89 F.3d 846
8 NDLR P 202
Rainey K. ROELEN, Plaintiff-Appellant,
UNION PACIFIC RAILROAD COMPANY, Defendant-Appellee.
United States Court of Appeals, Ninth Circuit.
Submitted April 11, 1996.*
Decided June 27, 1996.
NOTICE: Ninth Circuit Rule 36-3 provides that dispositions other than opinions or orders designated for publication are not precedential and should not be cited except when relevant under the doctrines of law of the case, res judicata, or collateral estoppel.
Before: WRIGHT, PREGERSON, and TASHIMA, Circuit Judges.
Plaintiff-Appellant Rainey K. Roelen ("Roelen") appeals the district court's grant of summary judgment in favor of Defendant-Appellee Union Pacific Railroad Co. ("Union Pacific"). Roelen alleges that Union Pacific discriminated against her in violation of the American with Disabilities Act ("ADA"), 42 U.S.C. § 12101. We have jurisdiction under 28 U.S.C. § 1291. We affirm.
A grant of summary judgment is reviewed de novo. Jessinger v. Nevada Federal Credit Union, 24 F.3d 1127, 1130 (9th Cir.1994). The appellate court must determine, viewing the evidence in the light most favorable to the nonmoving party, whether there are any genuine issues of material fact and whether the district court correctly applied the relevant substantive law. Id.
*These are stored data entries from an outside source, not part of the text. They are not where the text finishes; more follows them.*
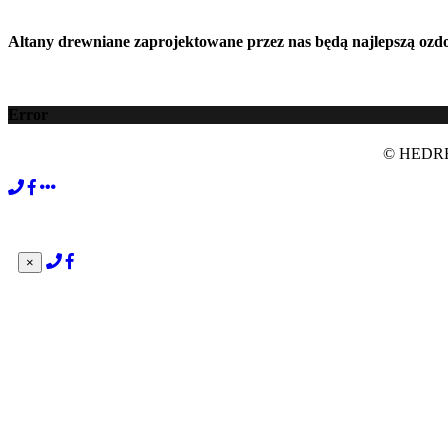
Altany drewniane zaprojektowane przez nas będą najlepszą ozd
Error
© HEDREW
×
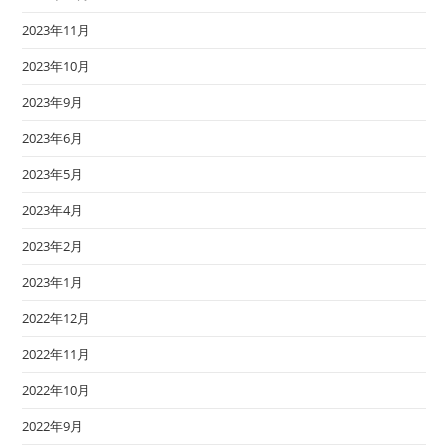
2023年11月
2023年10月
2023年9月
2023年6月
2023年5月
2023年4月
2023年2月
2023年1月
2022年12月
2022年11月
2022年10月
2022年9月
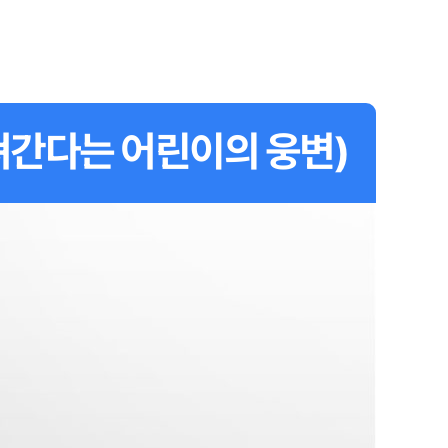
져간다는 어린이의 웅변)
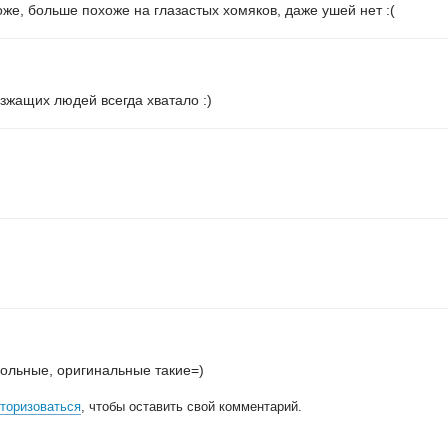
оже, больше похоже на глазастых хомяков, даже ушей нет :(
юзжащих людей всегда хватало :)
кольные, оригинальные такие=)
торизоваться
, чтобы оставить свой комментарий.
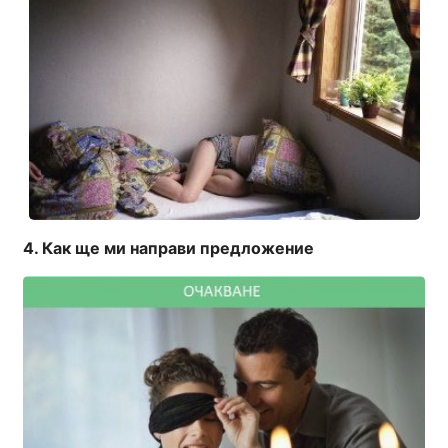
Как ще ми направи предложение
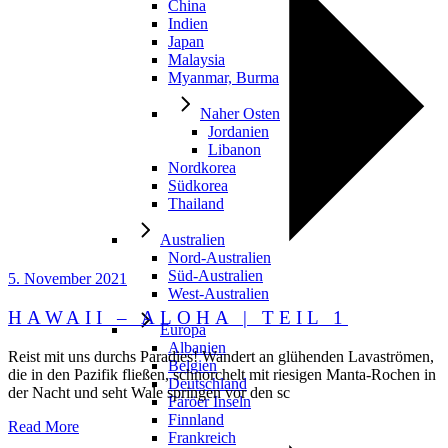
China
Indien
Japan
Malaysia
Myanmar, Burma
Naher Osten
Jordanien
Libanon
Nordkorea
Südkorea
Thailand
Australien
Nord-Australien
Süd-Australien
5. November 2021
West-Australien
HAWAII – ALOHA | TEIL 1
Europa
Albanien
Reist mit uns durchs Paradies! Wandert an glühenden Lavaströmen,
Belgien
die in den Pazifik fließen, schnorchelt mit riesigen Manta-Rochen in
Deutschland
der Nacht und seht Wale springen vor den sc
Färöer Inseln
Finnland
Read More
Frankreich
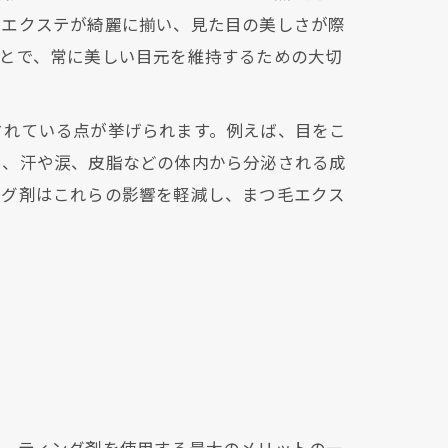
、エクステが綺麗に揃い、見た目の美しさが際
ことで、常に美しい目元を維持するための大切
されている点が挙げられます。例えば、目をこ
た、汗や涙、皮脂などの体内から分泌される成
ング剤はこれらの影響を軽減し、まつ毛エクス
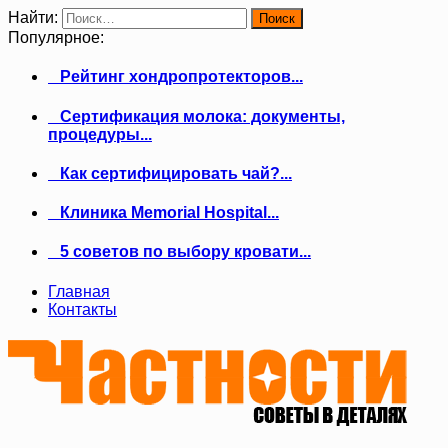
Найти:
Популярное:
Рейтинг хондропротекторов...
Сертификация молока: документы,
процедуры...
Как сертифицировать чай?...
Клиника Memorial Hospital...
5 советов по выбору кровати...
Главная
Контакты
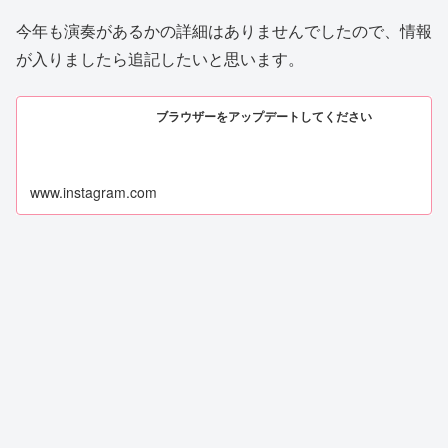
今年も演奏があるかの詳細はありませんでしたので、情報
が入りましたら追記したいと思います。
ブラウザーをアップデートしてください
www.instagram.com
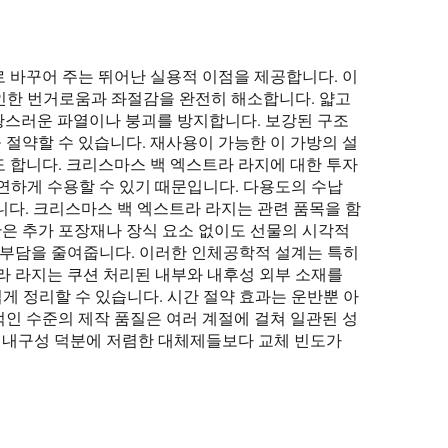
함으로 바꾸어 주는 뛰어난 실용적 이점을 제공합니다. 이
인한 번거로움과 좌절감을 완전히 해소합니다. 얇고
황스러운 파열이나 붕괴를 방지합니다. 보강된 구조
 절약할 수 있습니다. 재사용이 가능한 이 가방의 설
 합니다. 크리스마스 백 엑스트라 라지에 대한 투자
연하게 수용할 수 있기 때문입니다. 다용도의 수납
합니다. 크리스마스 백 엑스트라 라지는 관련 품목을 함
은 추가 포장재나 장식 요소 없이도 선물의 시각적
 부담을 줄여줍니다. 이러한 인체공학적 설계는 특히
라 라지는 쿠션 처리된 내부와 내후성 외부 소재를
 정리할 수 있습니다. 시간 절약 효과는 운반뿐 아
인 수준의 제작 품질은 여러 계절에 걸쳐 일관된 성
된 내구성 덕분에 저렴한 대체제들보다 교체 빈도가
A plaintiff must file a timely charge of discrimination with the EEOC as a prerequisite to maintaining an ADA action. 42 U.S.C. § 12117(a) (incorporating the enforcement procedures of Title VII set forth at 42 U.S.C. § 2000e-5). Section 706(e) of Title VII requires a complainant to file a charge with the EEOC within 180 days of the last act of alleged discrimination. 42 U.S.C. § 2000e-5(e). If, however, a complainant initially institutes proceedings with a state or local agency, the time limit for filing with the EEOC is extended to 300 days. Id.
A. Continuing violation
Roelen argues that her complaint was timely filed with the EEOC because Union Pacific's refusal to reassign her constituted a continuing violation of her ADA rights. Under the continuing violation doctrine, "a systematic policy of discrimination is actionable even if some or all of the events evidencing its inception occurred prior to the limitations period." Williams v. Owens-Illinois, Inc., 665 F.2d 918, 924 (9th Cir.1982), cert. denied, 459 U.S. 971 (1982). A court may apply the continuing violation doctrine where "the continuing system of discrimination operates against the employee and violates his or her rights up to a point in time that falls within the applicable limitations period." Id. "Such continuing violations are most likely to occur in the matter of placements or promotions." Id.
This court has been reluctant to apply the continuing violation doctrine to cases where the plaintiff has been terminated. See Williams, 665 F.2d at 924 (a decision to fire an employee may place the victim out of reach of any further effect of company policy, so that such a complainant must file a charge within the requisite time period after the termination, or be time-barred). This court has often characterized the effects of the termination as merely a continuing impact upon the plaintiff which is not actionable. Id.
Here, the district court stated that "the defendant's act of terminating plaintiff's hostler position on July 12 or 13, 1992, is the most recent act alleged by the plaintiff which could constitute a violation of her civil rights." Indeed, it appears that Roelen is no longer a Union Pacific employee and that her July 1992 termination from her position as hostler also terminated her employment with the railroad. Because Roelen has offered no evidence of a continuing system of discrimination by Union Pacific that continued to violate her rights after her termination, Roelen cannot invoke the continuing violation doctrine.
B. Equitable Tolling
We decline to equitably toll the statutory filing period in this case. As stated by the Supreme Court:
Federal courts have typically extended equitable relief only sparingly. We have allowed equitable tolling in situations where the claimant has actively pursued his judicial remedies by filing a defective pleading during the statutory period, or where the complainant has been induced or tricked by his adversary's misconduct into allowing the filing deadline to pass. We have generally been much less forgiving in receiving late filings where the claimant failed to exercise due diligence in preserving his legal rights.
Irwin v. Department of Veterans Affairs, 498 U.S. 89, 96 (1990).
Here, Roelen was represented by counsel with respect to her ADA claim long before the statutory deadline passed for filing a charge with the EEOC. Roelen's counsel advised her of the filing requirements necessary to pursue such an action. Moreover, there is no evidence that she was lulled into inaction by the railroad.
Although the actions of the Idaho Human Rights Commission and the EEOC may have contributed to Roelen's delay in filing an EEOC charge, Roelen failed to exercise due diligence in pursuing her claim despite being represented by counsel. In such circumstances, equitable tolling is not an appropriate remedy.